[Given records Boundary: Start]
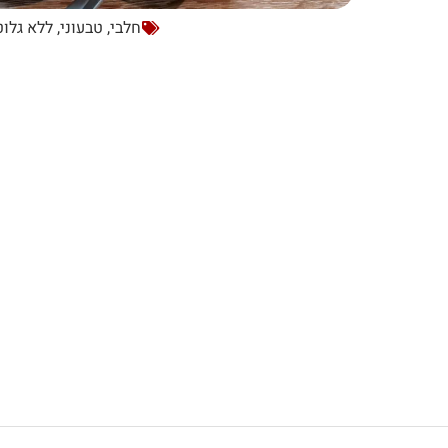
חלבי
,
טבעוני
,
ללא גלוט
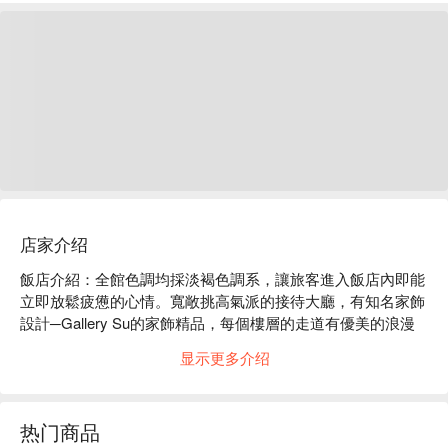
店家介绍
飯店介紹：全館色調均採淡褐色調系，讓旅客進入飯店內即能
立即放鬆疲憊的心情。寬敞挑高氣派的接待大廳，有知名家飾
設計─Gallery Su的家飾精品，每個樓層的走道有優美的浪漫
樂派、現代樂派古典音樂輕輕流洩，提供給商務人士耳目一新
显示更多介绍
的休憩空間。

便捷交通：距離捷運北門站及桃園機場捷運台北車站站皆約步
行 10 分鐘，鄰近大稻埕歷史老街、寧夏夜市等知名景點。

热门商品
貼心服務：提供免費 Wi-Fi、24 小時接待櫃台、健身房、停車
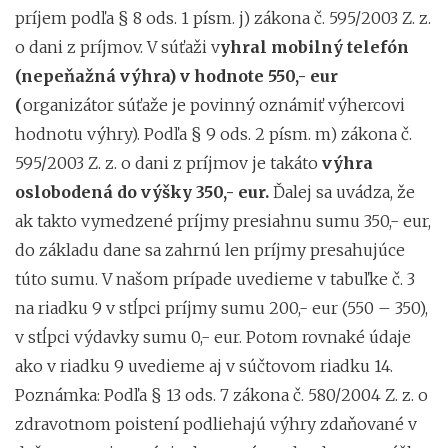
príjem podľa § 8 ods. 1 písm. j) zákona č. 595/2003 Z. z.
o dani z príjmov. V súťaži v
yhral mobilný telefón
(nepeňažná výhra) v hodnote 550,- eur
(
organizátor súťaže je povinný oznámiť výhercovi
hodnotu výhry). Podľa § 9 ods. 2 písm. m) zákona č.
595/2003 Z. z. o dani z príjmov je takáto
výhra
oslobodená do výšky 350,- eur.
Ďalej sa uvádza, že
ak takto vymedzené príjmy presiahnu sumu 350,- eur,
do základu dane sa zahrnú len príjmy presahujúce
túto sumu. V našom prípade uvedieme v tabuľke č. 3
na riadku 9 v stĺpci príjmy sumu 200,- eur (550 – 350),
v stĺpci výdavky sumu 0,- eur. Potom rovnaké údaje
ako v riadku 9 uvedieme aj v súčtovom riadku 14.
Poznámka: Podľa § 13 ods. 7 zákona č. 580/2004 Z. z. o
zdravotnom poistení podliehajú výhry zdaňované v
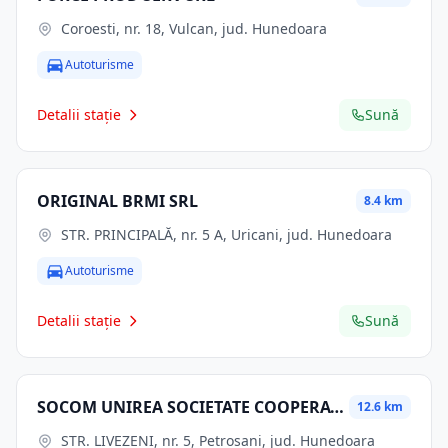
Coroesti, nr. 18, Vulcan, jud. Hunedoara
Autoturisme
Detalii stație
Sună
ORIGINAL BRMI SRL
8.4 km
STR. PRINCIPALĂ, nr. 5 A, Uricani, jud. Hunedoara
Autoturisme
Detalii stație
Sună
SOCOM UNIREA SOCIETATE COOPERATIVĂ
12.6 km
STR. LIVEZENI, nr. 5, Petrosani, jud. Hunedoara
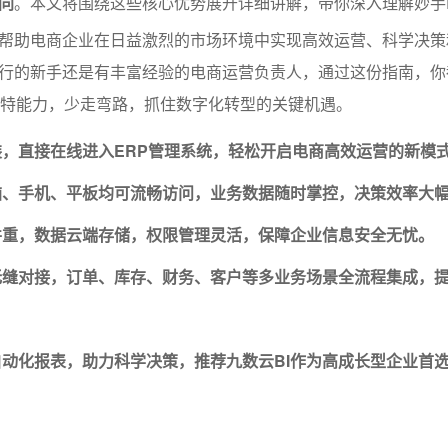
同
。本文将围绕这些核心优势展开详细讲解，带你深入理解妙手
帮助电商企业在日益激烈的市场环境中实现高效运营、科学决策
行的新手还是有丰富经验的电商运营负责人，通过这份指南，你
独特能力，少走弯路，抓住数字化转型的关键机遇。
，直接在线进入ERP管理系统，轻松开启电商高效运营的新模
脑、手机、平板均可流畅访问，业务数据随时掌控，决策效率大
并重，数据云端存储，权限管理灵活，保障企业信息安全无忧。
无缝对接，订单、库存、财务、客户等多业务场景全流程集成，
动化报表，助力科学决策，推荐九数云BI作为高成长型企业首选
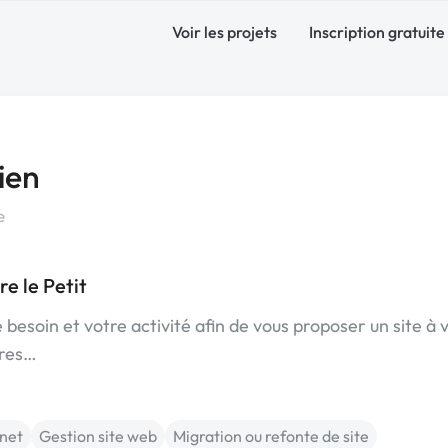
Voir les projets
Inscription gratuite
ien
e
e le Petit
besoin et votre activité afin de vous proposer un site à 
ères…
rnet
Gestion site web
Migration ou refonte de site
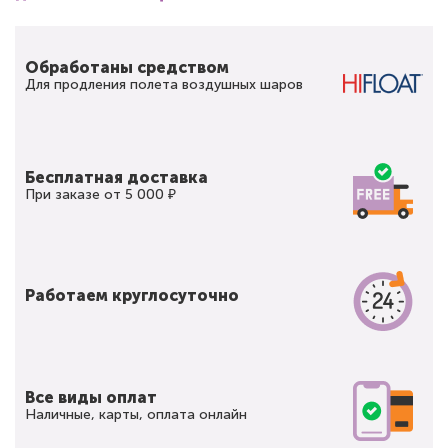
Обработаны средством
Для продления полета воздушных шаров
Бесплатная доставка
При заказе от 5 000 ₽
Работаем круглосуточно
Все виды оплат
Наличные, карты, оплата онлайн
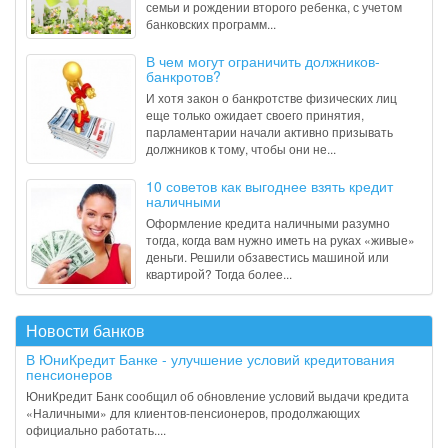
семьи и рождении второго ребенка, с учетом
банковских программ...
В чем могут ограничить должников-
банкротов?
И хотя закон о банкротстве физических лиц
еще только ожидает своего принятия,
парламентарии начали активно призывать
должников к тому, чтобы они не...
10 советов как выгоднее взять кредит
наличными
Оформление кредита наличными разумно
тогда, когда вам нужно иметь на руках «живые»
деньги. Решили обзавестись машиной или
квартирой? Тогда более...
Новости банков
В ЮниКредит Банке - улучшение условий кредитования
пенсионеров
ЮниКредит Банк сообщил об обновление условий выдачи кредита
«Наличными» для клиентов-пенсионеров, продолжающих
официально работать....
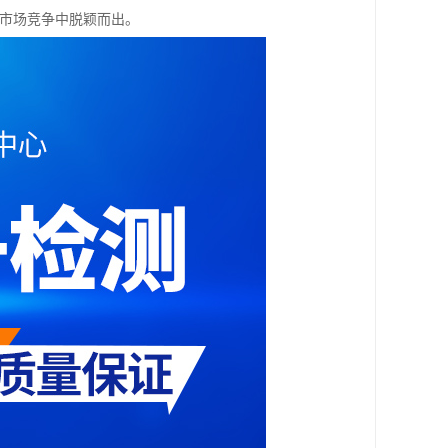
在市场竞争中脱颖而出。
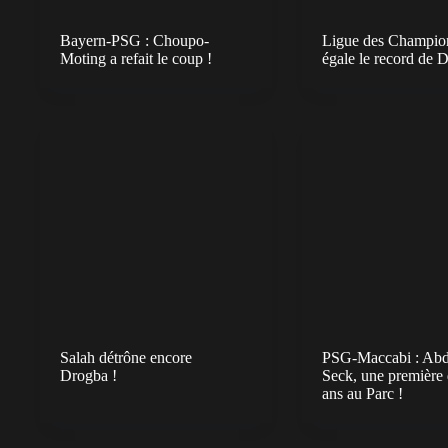
Bayern-PSG : Choupo-
Ligue des Champion
Moting a refait le coup !
égale le record de 
Salah détrône encore
PSG-Maccabi : Abd
Drogba !
Seck, une première 
ans au Parc !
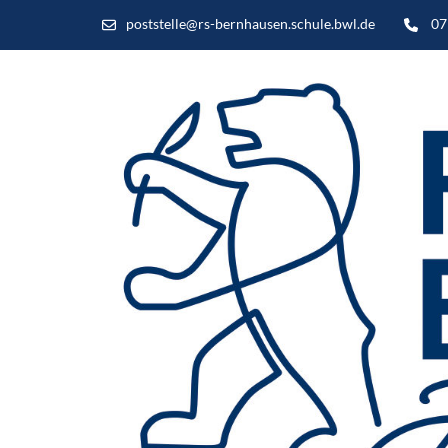
poststelle@rs-bernhausen.schule.bwl.de
07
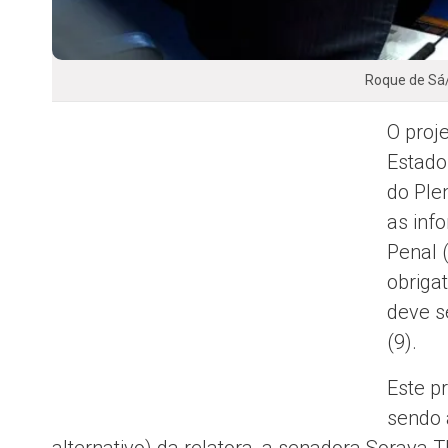
Roque de Sá
O proj
Estado
do Ple
as inf
Penal 
obriga
deve s
(9).
Este p
sendo 
alternativo) da relatora, a senadora Soraya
[Given records Boundary: End]
Each entry is to be written out again word for word, and any pictures are to be omitted.

● Finished exercise:
חלבי
,
טבעוני
,
ללא גלוט
店家介绍
飯店介紹：全館色調均採淡褐色調系，讓旅客進入飯店內即能
立即放鬆疲憊的心情。寬敞挑高氣派的接待大廳，有知名家飾
設計─Gallery Su的家飾精品，每個樓層的走道有優美的浪漫
樂派、現代樂派古典音樂輕輕流洩，提供給商務人士耳目一新
显示更多介绍
的休憩空間。

便捷交通：距離捷運北門站及桃園機場捷運台北車站站皆約步
行 10 分鐘，鄰近大稻埕歷史老街、寧夏夜市等知名景點。

热门商品
貼心服務：提供免費 Wi-Fi、24 小時接待櫃台、健身房、停車
príjem podľa § 8 ods. 1 písm. j) zákona č. 595/2003 Z. z.
o dani z príjmov. V súťaži v
yhral mobilný telefón
(nepeňažná výhra) v hodnote 550,- eur
(
organizátor súťaže je povinný oznámiť výhercovi
hodnotu výhry). Podľa § 9 ods. 2 písm. m) zákona č.
595/2003 Z. z. o dani z príjmov je takáto
výhra
oslobodená do výšky 350,- eur.
Ďalej sa uvádza, že
ak takto vymedzené príjmy presiahnu sumu 350,- eur,
do základu dane sa zahrnú len príjmy presahujúce
túto sumu. V našom prípade uvedieme v tabuľke č. 3
na riadku 9 v stĺpci príjmy sumu 200,- eur (550 – 350),
v stĺpci výdavky sumu 0,- eur. Potom rovnaké údaje
ako v riadku 9 uvedieme aj v súčtovom riadku 14.
Poznámka: Podľa § 13 ods. 7 zákona č. 580/2004 Z. z. o
zdravotnom poistení podliehajú výhry zdaňované v
Coroesti, nr. 18, Vulcan, jud. Hunedoara
Autoturisme
Detalii stație
Sună
ORIGINAL BRMI SRL
8.4 km
STR. PRINCIPALĂ, nr. 5 A, Uricani, jud. Hunedoara
Autoturisme
Detalii stație
Sună
SOCOM UNIREA SOCIETATE COOPERATIVĂ
12.6 km
STR. LIVEZENI, nr. 5, Petrosani, jud. Hunedoara
同
。本文将围绕这些核心优势展开详细讲解，带你深入理解妙手
帮助电商企业在日益激烈的市场环境中实现高效运营、科学决策
行的新手还是有丰富经验的电商运营负责人，通过这份指南，你
独特能力，少走弯路，抓住数字化转型的关键机遇。
，直接在线进入ERP管理系统，轻松开启电商高效运营的新模
脑、手机、平板均可流畅访问，业务数据随时掌控，决策效率大
并重，数据云端存储，权限管理灵活，保障企业信息安全无忧。
无缝对接，订单、库存、财务、客户等多业务场景全流程集成，
动化报表，助力科学决策，推荐九数云BI作为高成长型企业首选
Voir les projets
Inscription gratuite
ien
e
e le Petit
besoin et votre activité afin de vous proposer un site à 
ères…
rnet
Gestion site web
Migration ou refonte de site
Обработаны средством
Для продления полета воздушных шаров
Бесплатная доставка
При заказе от 5 000 ₽
Работаем круглосуточно
Все виды оплат
Наличные, карты, оплата онлайн
семьи и рождении второго ребенка, с учетом
банковских программ...
В чем могут ограничить должников-
банкротов?
И хотя закон о банкротстве физических лиц
еще только ожидает своего принятия,
парламентарии начали активно призывать
должников к тому, чтобы они не...
10 советов как выгоднее взять кредит
наличными
Оформление кредита наличными разумно
тогда, когда вам нужно иметь на руках «живые»
деньги. Решили обзавестись машиной или
квартирой? Тогда более...
Новости банков
В ЮниКредит Банке - улучшение условий кредитования
пенсионеров
ЮниКредит Банк сообщил об обновление условий выдачи кредита
«Наличными» для клиентов-пенсионеров, продолжающих
официально работать....
在市场竞争中脱颖而出。
Bayern-PSG : Choupo-
Ligue des Champion
Moting a refait le coup !
égale le record de 
Salah détrône encore
PSG-Maccabi : Abd
Drogba !
Seck, une première 
ans au Parc !
poststelle@rs-bernhausen.schule.bwl.de
07
Roque de Sá
O proj
Estado
do Ple
as inf
Penal 
obriga
deve s
(9).
Este p
sendo 
alternativo) da relatora, a senadora Soraya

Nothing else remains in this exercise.